Files

Rick McEwen 8706edcd13 Initial commit: Jersey detection test suite

Test scripts and utilities for evaluating vision-language models
on jersey number detection using llama.cpp server.

2026-01-20 13:37:01 -07:00

7.0 KiB

Raw Blame History

llama-swap Setup Guide for Jersey Detection Testing

This guide explains how to use llama-swap to automatically switch between different vision language models when testing jersey detection.

What is llama-swap?

llama-swap is a model-swapping proxy that sits between your application and llama.cpp servers.

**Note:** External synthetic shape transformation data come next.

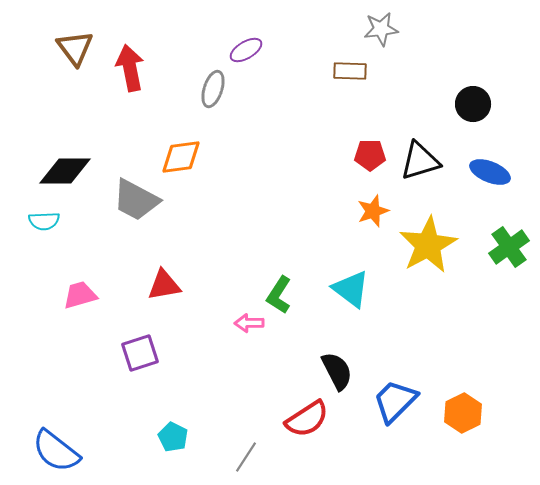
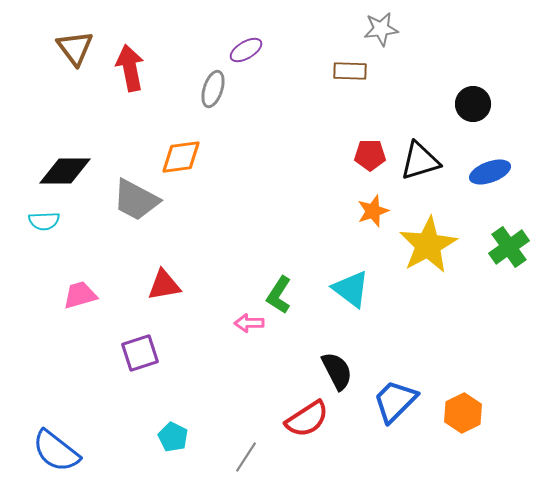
blue ellipse: rotated 42 degrees counterclockwise
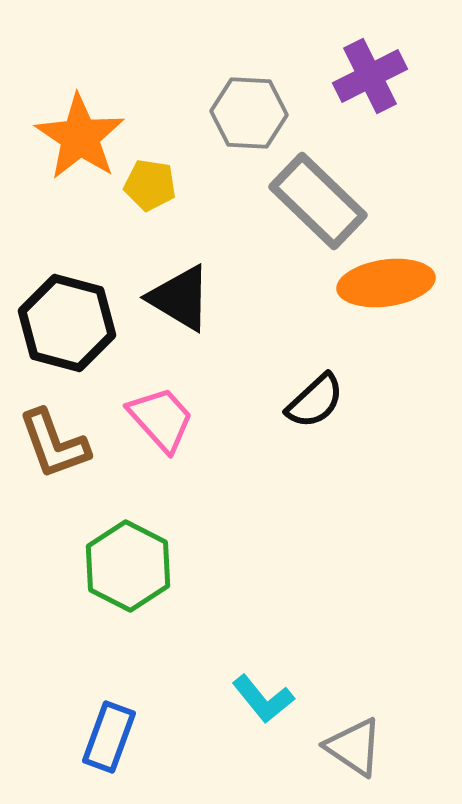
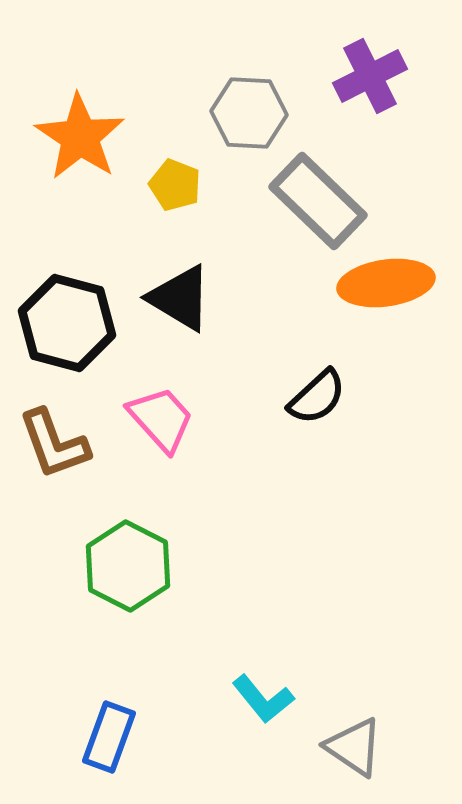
yellow pentagon: moved 25 px right; rotated 12 degrees clockwise
black semicircle: moved 2 px right, 4 px up
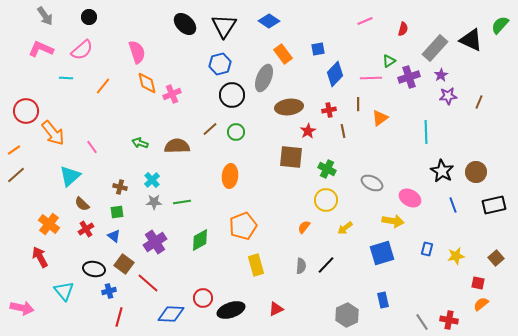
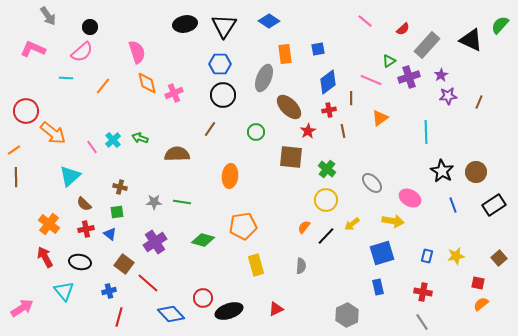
gray arrow at (45, 16): moved 3 px right
black circle at (89, 17): moved 1 px right, 10 px down
pink line at (365, 21): rotated 63 degrees clockwise
black ellipse at (185, 24): rotated 55 degrees counterclockwise
red semicircle at (403, 29): rotated 32 degrees clockwise
gray rectangle at (435, 48): moved 8 px left, 3 px up
pink L-shape at (41, 49): moved 8 px left
pink semicircle at (82, 50): moved 2 px down
orange rectangle at (283, 54): moved 2 px right; rotated 30 degrees clockwise
blue hexagon at (220, 64): rotated 15 degrees clockwise
blue diamond at (335, 74): moved 7 px left, 8 px down; rotated 10 degrees clockwise
pink line at (371, 78): moved 2 px down; rotated 25 degrees clockwise
pink cross at (172, 94): moved 2 px right, 1 px up
black circle at (232, 95): moved 9 px left
brown line at (358, 104): moved 7 px left, 6 px up
brown ellipse at (289, 107): rotated 52 degrees clockwise
brown line at (210, 129): rotated 14 degrees counterclockwise
green circle at (236, 132): moved 20 px right
orange arrow at (53, 133): rotated 12 degrees counterclockwise
green arrow at (140, 143): moved 5 px up
brown semicircle at (177, 146): moved 8 px down
green cross at (327, 169): rotated 12 degrees clockwise
brown line at (16, 175): moved 2 px down; rotated 48 degrees counterclockwise
cyan cross at (152, 180): moved 39 px left, 40 px up
gray ellipse at (372, 183): rotated 20 degrees clockwise
green line at (182, 202): rotated 18 degrees clockwise
brown semicircle at (82, 204): moved 2 px right
black rectangle at (494, 205): rotated 20 degrees counterclockwise
orange pentagon at (243, 226): rotated 12 degrees clockwise
yellow arrow at (345, 228): moved 7 px right, 4 px up
red cross at (86, 229): rotated 21 degrees clockwise
blue triangle at (114, 236): moved 4 px left, 2 px up
green diamond at (200, 240): moved 3 px right; rotated 45 degrees clockwise
blue rectangle at (427, 249): moved 7 px down
red arrow at (40, 257): moved 5 px right
brown square at (496, 258): moved 3 px right
black line at (326, 265): moved 29 px up
black ellipse at (94, 269): moved 14 px left, 7 px up
blue rectangle at (383, 300): moved 5 px left, 13 px up
pink arrow at (22, 308): rotated 45 degrees counterclockwise
black ellipse at (231, 310): moved 2 px left, 1 px down
blue diamond at (171, 314): rotated 44 degrees clockwise
red cross at (449, 320): moved 26 px left, 28 px up
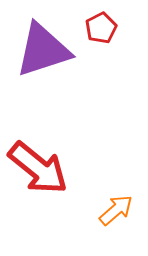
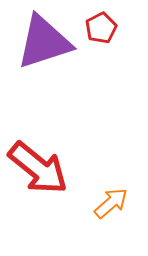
purple triangle: moved 1 px right, 8 px up
orange arrow: moved 5 px left, 7 px up
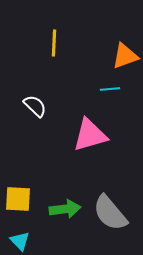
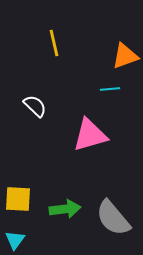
yellow line: rotated 16 degrees counterclockwise
gray semicircle: moved 3 px right, 5 px down
cyan triangle: moved 5 px left, 1 px up; rotated 20 degrees clockwise
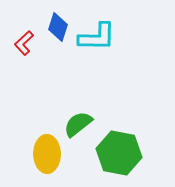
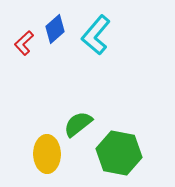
blue diamond: moved 3 px left, 2 px down; rotated 32 degrees clockwise
cyan L-shape: moved 1 px left, 2 px up; rotated 129 degrees clockwise
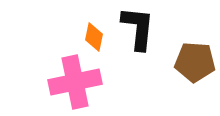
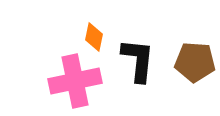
black L-shape: moved 32 px down
pink cross: moved 1 px up
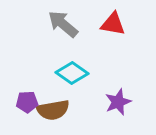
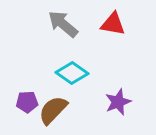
brown semicircle: rotated 144 degrees clockwise
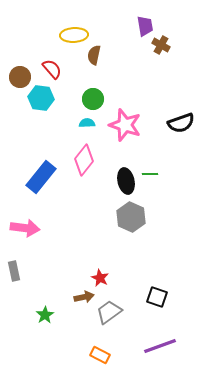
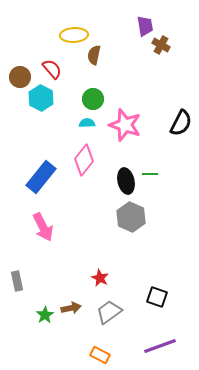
cyan hexagon: rotated 20 degrees clockwise
black semicircle: rotated 44 degrees counterclockwise
pink arrow: moved 18 px right, 1 px up; rotated 56 degrees clockwise
gray rectangle: moved 3 px right, 10 px down
brown arrow: moved 13 px left, 11 px down
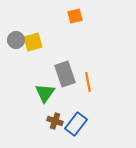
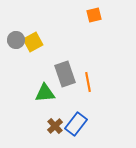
orange square: moved 19 px right, 1 px up
yellow square: rotated 12 degrees counterclockwise
green triangle: rotated 50 degrees clockwise
brown cross: moved 5 px down; rotated 28 degrees clockwise
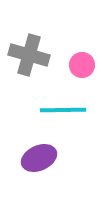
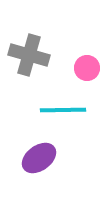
pink circle: moved 5 px right, 3 px down
purple ellipse: rotated 12 degrees counterclockwise
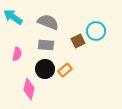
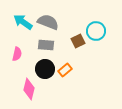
cyan arrow: moved 10 px right, 5 px down
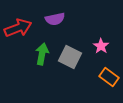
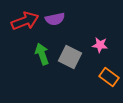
red arrow: moved 7 px right, 7 px up
pink star: moved 1 px left, 1 px up; rotated 28 degrees counterclockwise
green arrow: rotated 30 degrees counterclockwise
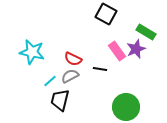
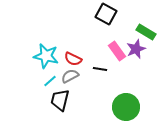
cyan star: moved 14 px right, 4 px down
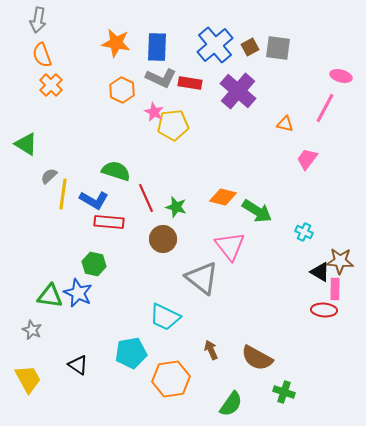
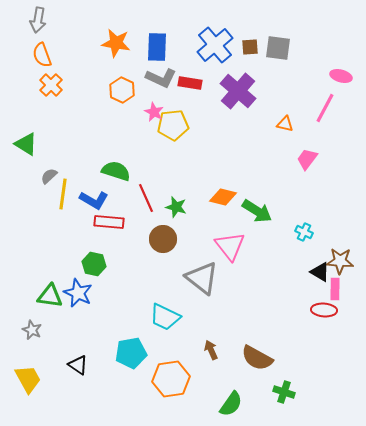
brown square at (250, 47): rotated 24 degrees clockwise
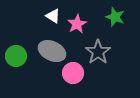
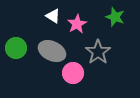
green circle: moved 8 px up
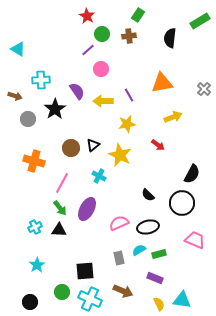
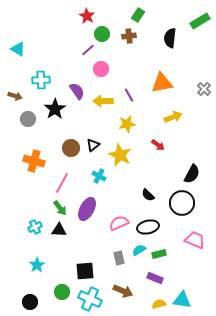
yellow semicircle at (159, 304): rotated 80 degrees counterclockwise
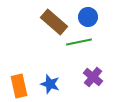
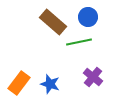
brown rectangle: moved 1 px left
orange rectangle: moved 3 px up; rotated 50 degrees clockwise
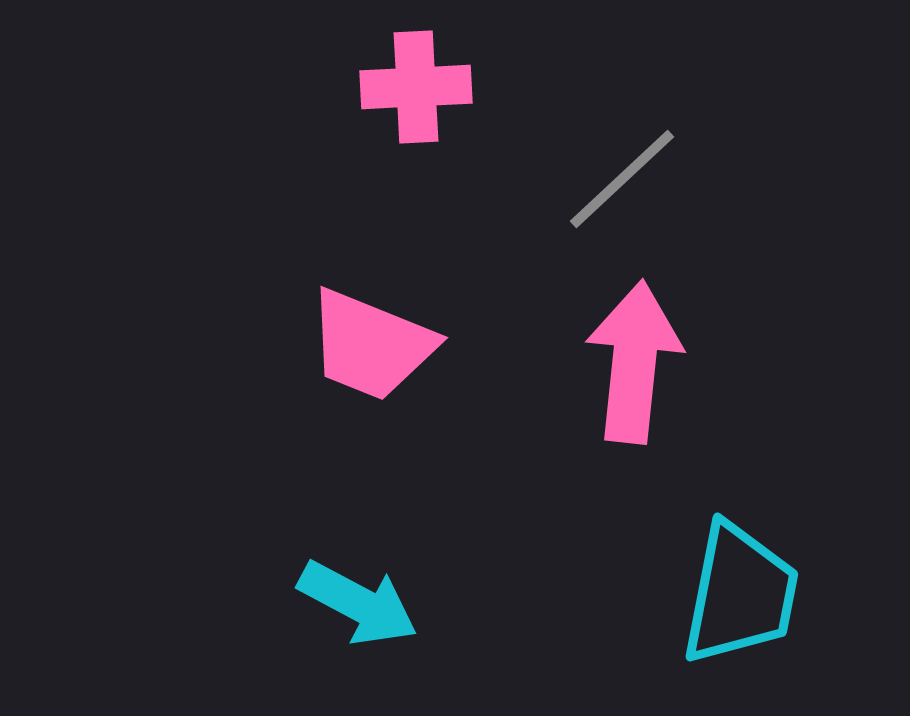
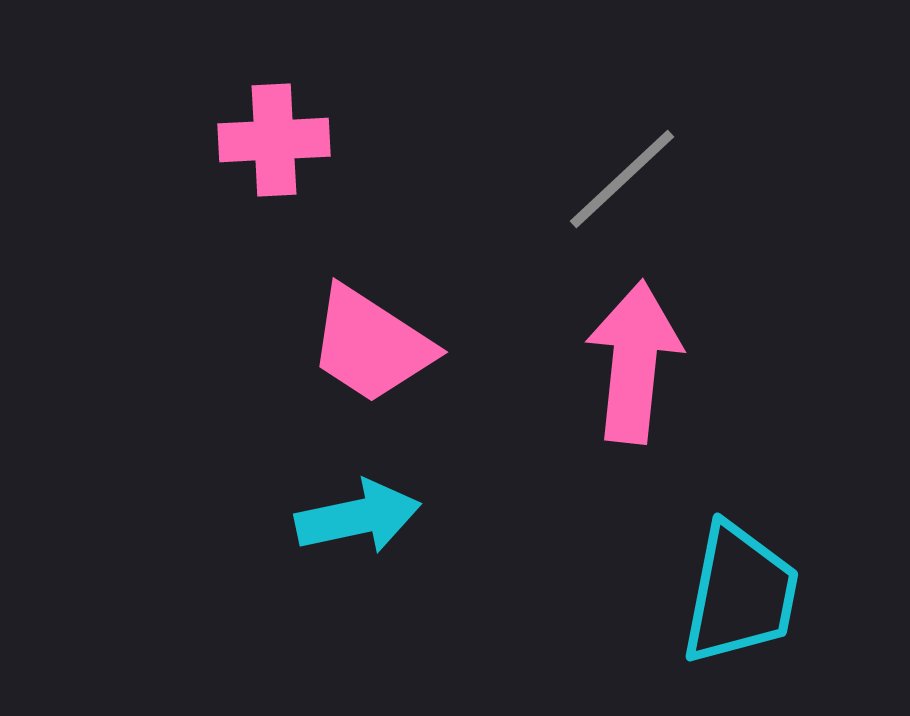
pink cross: moved 142 px left, 53 px down
pink trapezoid: rotated 11 degrees clockwise
cyan arrow: moved 86 px up; rotated 40 degrees counterclockwise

It automatically loads and unloads models based on the model parameter in API requests, allowing you to test multiple models without manually restarting servers.

Installation

Docker (Recommended)

# Pull the CUDA image (or cpu, vulkan, intel depending on your hardware)
docker pull ghcr.io/mostlygeek/llama-swap:cuda

Homebrew (macOS/Linux)

brew tap mostlygeek/llama-swap
brew install llama-swap

Pre-built Binaries

Download from the releases page.

Configuration

A configuration file llama-swap-config.yaml is provided with 8 pre-configured vision models:

Small Models (1-4B parameters)

lfm2-vl-1.6b - LiquidAI LFM2-VL 1.6B (F16)
gemma-3-4b - Gemma 3 4B Instruct (F16)
kimi-vl-3b - Kimi VL A3B Thinking (F16)

Medium Models (7-12B parameters)

qwen2.5-vl-7b - Qwen2.5-VL 7B Instruct (F16)
gemma-3-12b - Gemma 3 12B Instruct (F16)

Large Models (24-27B parameters)

mistral-small-24b-q8 - Mistral Small 3.2 24B (Q8_K_XL)
mistral-small-24b-q4 - Mistral Small 3.2 24B (Q4_K_XL)
gemma-3-27b - Gemma 3 27B Instruct (Q8_0)

Starting llama-swap

Using Docker

docker run -it --rm --runtime nvidia -p 8080:8080 \
  -v $(pwd)/llama-swap-config.yaml:/app/config.yaml \
  -v /path/to/hf/cache:/root/.cache/huggingface \
  ghcr.io/mostlygeek/llama-swap:cuda

Using Binary

llama-swap --config llama-swap-config.yaml --listen localhost:8080

Testing with Jersey Detection Script

Once llama-swap is running, you can test different models by specifying the --model-tag parameter:

Test a Single Model

# Test Qwen2.5-VL 7B with resizing
python test_jersey_detection.py ./images jersey_prompt.txt \
  --model-tag "qwen2.5-vl-7b" \
  --resize 1024

Test Multiple Models Sequentially

# Test small models
python test_jersey_detection.py ./images jersey_prompt.txt --model-tag "lfm2-vl-1.6b" --resize 1024
python test_jersey_detection.py ./images jersey_prompt.txt --model-tag "gemma-3-4b" --resize 1024
python test_jersey_detection.py ./images jersey_prompt.txt --model-tag "kimi-vl-3b" --resize 1024

# Test medium models
python test_jersey_detection.py ./images jersey_prompt.txt --model-tag "qwen2.5-vl-7b" --resize 1024
python test_jersey_detection.py ./images jersey_prompt.txt --model-tag "gemma-3-12b" --resize 1024

# Test large models
python test_jersey_detection.py ./images jersey_prompt.txt --model-tag "mistral-small-24b-q4" --resize 1024
python test_jersey_detection.py ./images jersey_prompt.txt --model-tag "gemma-3-27b" --resize 1024

Automated Testing Scripts

Two bash scripts are provided for automated testing:

1. Full Test Suite (`test_all_models.sh`)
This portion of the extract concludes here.